Nicole is a practicum supervisor for interpreting students and has served as a co-facilitator for Northeastern University’s Summer Symposium for the past nine years.


Angela Herbert

Angela Herbert

ANGELA HERBERT is an alumna of Northeastern University’s ASL-English Interpreting program. After receiving her B.S. degree from Northeastern University, she went on to practice as both an educational and a freelance interpreter. Angela has worked in a variety of settings as an ASL interpreter including: K-12, post-secondary, medical, mental health, performing arts, conferences and twelve-step programs. Beyond her work as an interpreter, she has formally and informally played the role of mentor while working with both novice and student interpreters.

Angela is currently an interpreting instructor at Northeastern University’s ASL-English Interpreting Program, where she combines her love for teaching and interpreting. She holds the NIC certification through RID and has served as a co-facilitator for Northeastern University’s Summer Symposium for the past eight years.

In addition to interpreting, Angela is also passionate about the field of Deaf Education. She has an expanding background in the area of education and she has worked within several school systems with a diverse population of Deaf and Hard of Hearing students. She holds a M.Ed. degree from Boston University’s Education of the Deaf program.

When not working, Angela loves spending time with her five year-old and one year-old daughters, who keep her on her toes.

Patrick Rosenburg

PATRICK ROSENBURG is currently a doctoral candidate at Boston University in the Language and Literacy program under the School of Education. While he continues to work on his EdD in Language and Literacy, he does independent consultant jobs such as, theatre interpreting and educational interpreting. He also works with the Center for Research and Training (CRT) at The Learning Center providing training and support with ASL assessment and bilingual teaching.

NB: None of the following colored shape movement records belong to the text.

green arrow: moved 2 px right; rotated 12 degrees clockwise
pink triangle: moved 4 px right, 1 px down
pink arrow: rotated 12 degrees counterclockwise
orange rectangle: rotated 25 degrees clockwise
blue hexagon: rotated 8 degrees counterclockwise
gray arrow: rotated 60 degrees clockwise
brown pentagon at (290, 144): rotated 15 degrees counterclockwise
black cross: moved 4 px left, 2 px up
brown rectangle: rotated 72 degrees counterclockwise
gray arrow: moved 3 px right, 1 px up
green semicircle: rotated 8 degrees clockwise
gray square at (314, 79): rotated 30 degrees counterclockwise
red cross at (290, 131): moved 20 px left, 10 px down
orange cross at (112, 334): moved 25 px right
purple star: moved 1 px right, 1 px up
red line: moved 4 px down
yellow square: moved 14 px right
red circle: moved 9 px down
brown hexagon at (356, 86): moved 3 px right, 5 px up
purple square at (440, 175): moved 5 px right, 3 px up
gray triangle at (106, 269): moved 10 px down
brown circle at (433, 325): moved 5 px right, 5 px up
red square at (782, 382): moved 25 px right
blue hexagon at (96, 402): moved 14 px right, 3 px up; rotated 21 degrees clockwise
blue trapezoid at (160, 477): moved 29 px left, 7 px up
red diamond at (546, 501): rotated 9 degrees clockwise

Prior to Boston University, he graduated from Gallaudet University with a B.S. in Art History and a M.S. in Deaf Education from McDaniel College in 2012. He taught various subjects at the Maryland School for the Deaf from 2007-2012 and the Blanche Nevile School for the Deaf in London, U.K. from 2016-2018. In addition to K-12 education, he has also taught several university courses in relation to ASL and Deaf Education. When he is not busy, he enjoys traveling, reading, playing crosswords and cooking a storm in his kitchen.